GOODYEAR, Ariz. -- When the Reds named Edinson Volquez their Opening Day starter against the Brewers on March 31, some fans wondered why Bronson Arroyo didn't get the assignment. Arroyo, who is the most tenured veteran and won 17 games last season, will instead pitch the second game And he is more than OK with that.

"Assuming everyone is healthy, I'm definitely happy with that," Arroyo said. "I just like to enjoy Opening Day. It's not real fun until the ball comes out of your hands. I'd rather sit back and relax and enjoy that and go get them on Day 2. Maybe they'll sell out Game 2 also."

Arroyo will slot behind Volquez and ahead of No. 3 starter Johnny Cueto.

"Dusty [Baker] thinks it's a better role for me, throwing in the two-hole," Arroyo said of the Reds' manager. "He's probably right because you've probably got three hard throwers in the rotation and possibly a lefty. Me in the two-hole probably breaks that up better."

Chapman, Leake, Wood throw live BP

GOODYEAR, Ariz. -- For the first time in camp on Wednesday, Reds hitters stepped in the cage to face the pitchers. Since pitchers have been in camp longer, it's usually a showdown that's heavily in their favor.

This was especially true when Aroldis Chapman took the mound. Chapman, the 100-mph throwing left-hander, faced prospects Kris Negron, Zack Cozart, Dave Sappelt and Danny Dorn. The 2010 first-round Draft pick, Yasmani Grandal, did the catching. Few hitters made solid contact and one of Cozart's bats was broken.

"I'd say today he was anywhere from 94-96 mph, which is his 80 percent," Sappelt said. "It's kind of good for guys to get to face him today. His stuff is so electric, it only goes down from here. Not too many guys will be at 80 percent throwing 95. He had a couple of good curveballs too. His location wasn't too bad. He was coming in there."

On a different field, pitchers Travis Wood and Mike Leake also worked against hitters -- facing Joey Votto and Jonny Gomes, among others. Ramon Hernandez caught both pitchers.

"They looked pretty good," Hernandez said. "They stayed on the corners and kept the ball down, and they threw very, very well today. I think they are ready for the games to start."

"You have to see it sooner or later, but [hitters] don't get a lot out of it," Reds manager Dusty Baker said. "And you take a couple of extra bats. Even though they're your teammates, they enjoy breaking them. [As a player] I recall the real good pitchers got their work in but wanted you to get yours in too, so they weren't trying to break your bat."

Single-game tickets on sale on Saturday

GOODYEAR, Ariz. -- The Reds announced Wednesday that individual single-game tickets for the 2011 regular season will go on sale Saturday at 9 a.m. ET.

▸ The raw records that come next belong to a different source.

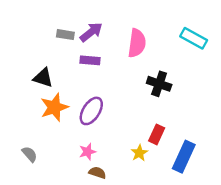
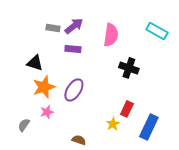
pink star: (88, 152) -> (47, 112), moved
gray semicircle: (30, 154) -> (24, 125), turned -104

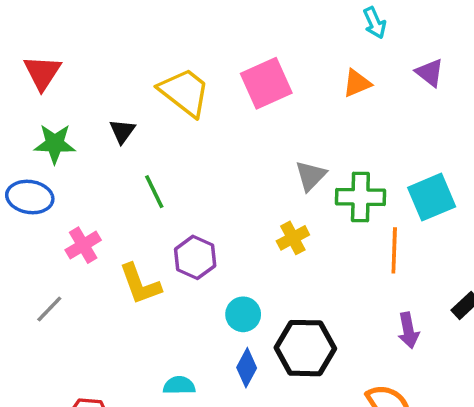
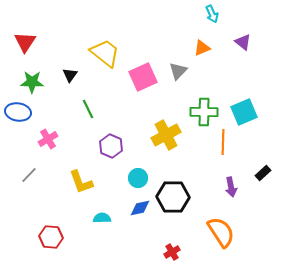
pink square: (266, 83) -> (143, 77), moved
gray triangle: (311, 176) -> (178, 71), moved
yellow cross: (293, 238) -> (166, 135), size x1.6
yellow L-shape: (140, 284) -> (81, 182), moved
blue diamond: (247, 368) -> (140, 208), turned 50

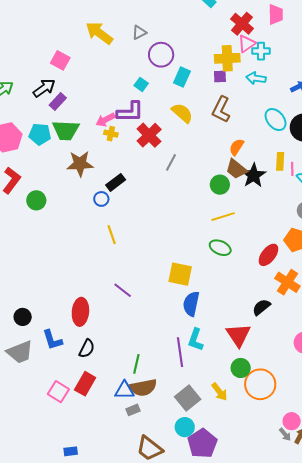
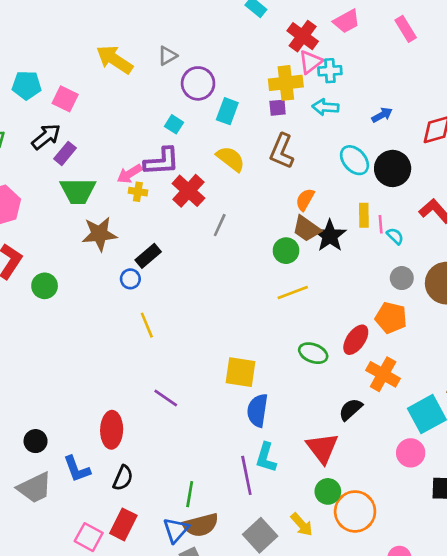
pink trapezoid: (276, 14) -> (346, 21), turned 65
cyan pentagon: (40, 134) -> (27, 85), moved
green ellipse: (220, 248) -> (313, 353), moved
blue triangle: (124, 390) -> (176, 530), turned -45

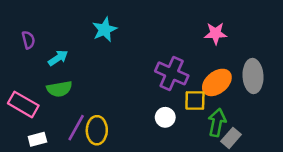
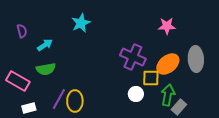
white circle: (165, 117) -> (136, 94), moved

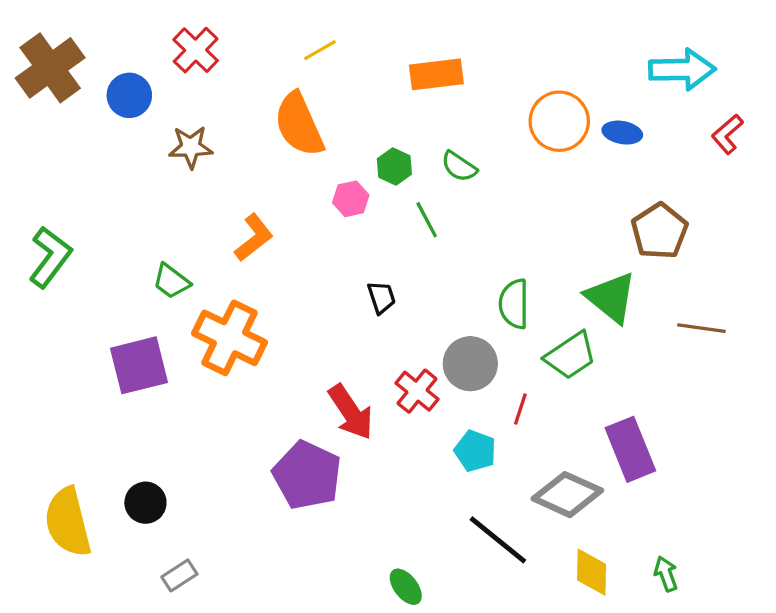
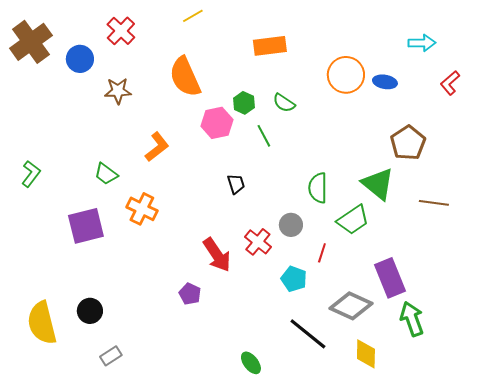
yellow line: (320, 50) -> (193, 16), moved
cyan arrow: (682, 70) -> (422, 43), size x0.7
pink hexagon: (351, 199) -> (217, 123), size x1.4
green L-shape: (50, 257) -> (31, 174), moved, size x0.7
orange cross: (230, 338) -> (142, 209), size x0.7
gray circle: (470, 364) -> (291, 225), size x0.7
purple pentagon: (307, 475) -> (190, 294), size x0.5
green arrow: (666, 574) -> (412, 319), moved, size x1.6

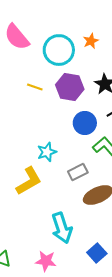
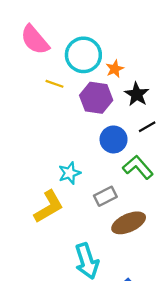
orange star: (91, 41) -> (115, 69), moved
yellow line: (35, 87) -> (54, 84), moved

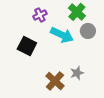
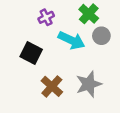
gray star: (77, 73) -> (89, 84), size x1.6
brown cross: (55, 81) -> (52, 86), moved

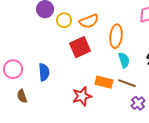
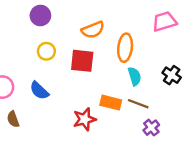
yellow circle: (64, 20) -> (46, 51), moved
red square: (80, 47) -> (82, 61), turned 30
blue semicircle: (44, 72) -> (39, 91), turned 138

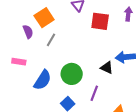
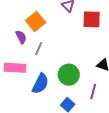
gray line: (51, 40) -> (39, 49), moved
pink rectangle: (19, 62) -> (15, 68), size x1.5

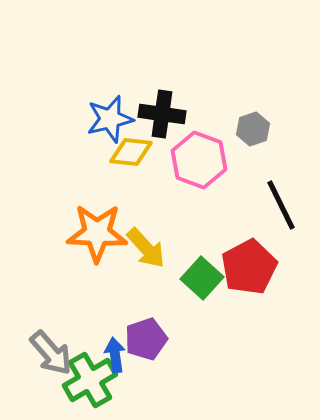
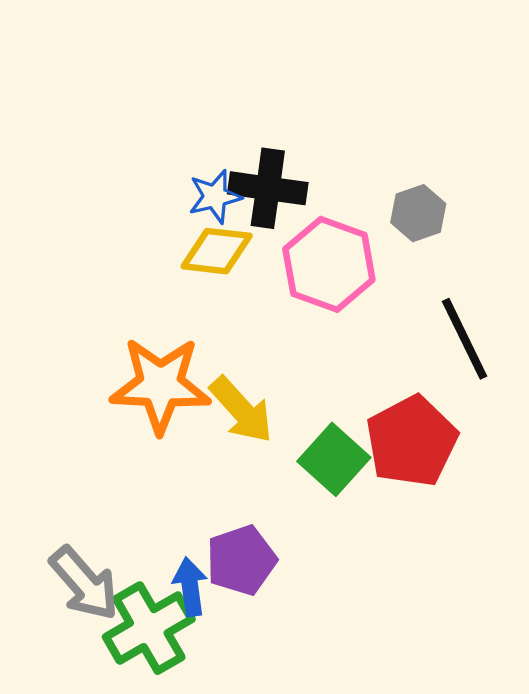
blue star: (110, 119) -> (215, 197), moved, size x0.7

Excluded from the sale are tickets for the March 31 Opening Day game vs. the Brewers and the June 20-22 series vs. the Yankees.

Tickets can be purchased at reds.com.

The club revealed several of its promotional giveaways, including Joey Votto MVP bobblehead night on April 30 vs. the Marlins; Sparky Anderson bronze statue on May 14 vs. the Cardinals; Dusty Baker bobblehead giveaway on July 2 vs. the Indians; Bronson Arroyo plush dolls on July 3 vs. Cleveland and Aroldis Chapman action figure night on July 16 vs. the Cardinals.

Worth noting

During the workout, veteran shortstop Edgar Renteria took groundballs at second base alongside Brandon Phillips. One of the more challenging drills of the workout was catching pop flies in the infield and outfield. As a machine sent balls high into the bright sky, players took turns calling for balls and making catches.